Over a three-well program the FORGE drill teams reduced well times by more than half, with instantaneous ROP increased over 400% in the thick granite pay zone. At the same time, record footage per bit was increased over 200%. The physics-based, limiter-redesign workflow utilized is described, along with specific changes in design and operational practices. Both are expected to yield similar results in any hard rock, geothermal or similar operations.

In 2020, the U.S. Department of Energy (DOE) funded a group at Texas A&M University to develop physics-based practices for the geothermal industry, similar to those that have enabled large gains for many operators in the petroleum industry. Wells in the Frontier Observatory for Research in Geothermal Energy (FORGE) were used to develop and test the workflow and practices.
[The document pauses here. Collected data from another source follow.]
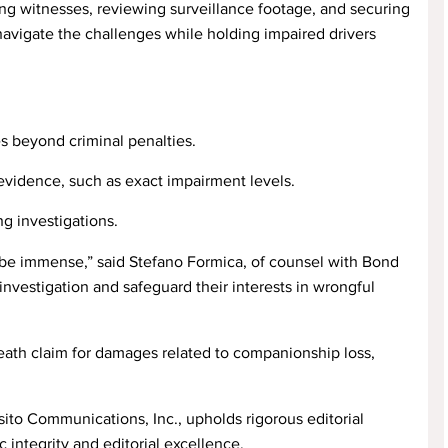
wing witnesses, reviewing surveillance footage, and securing
navigate the challenges while holding impaired drivers
s beyond criminal penalties.
evidence, such as exact impairment levels.
g investigations.
 be immense,” said Stefano Formica, of counsel with Bond
investigation and safeguard their interests in wrongful
death claim for damages related to companionship loss,
ito Communications, Inc., upholds rigorous editorial
 integrity and editorial excellence.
The effort began with sixteen hours of training for all team members, including drilling management. Changes were made in the daily workflow, such as periodic parameter testing, real time recognition and response to the common drilling dysfunctions, limiter identification, and daily discussion of the physics of each limiter and the immediate response required that included remote support personnel. The continual daily emphasis on identification of limiters, combined with training in how each limiter physically worked, created an enabling environment for change

Some of the key performance limiters addressed in these FORGE wells included previously held beliefs about limitations on WOB with PDCs, modifications to reduce BHA whirl, use of high WOB to suppress bit whirl, identification and avoidance of resonant RPM, BHA design and drilling practices to reduce the amplitude of borehole patterns to improve weight transfer, and the use of high spurt loss fluid (water) to achieve brittle rock failure. It was eventually possible to increase WOB to the structural limit of the bits (i.e., 68k lbs on 10-5/8" PDC). The bit vendor was engaged continually in daily analysis of digital data and dulls, and bits were redesigned to redistribute cutter wear, increase aggressiveness, and improve life through the increased use of shaped cutters. A significant finding was that contemporary PDC cutters remained relatively unworn for long distances in the FORGE granite regardless of WOB used, if the team is trained to manage dysfunction The mechanism through which the cutters eventually fail is discussed, along with operational and design practices to further extend the run lengths.

This paper is intended to serve as a reference, with the basic concepts, science, and real-time practices an operator may consider in developing its physics-based, limiter-redesign workflows.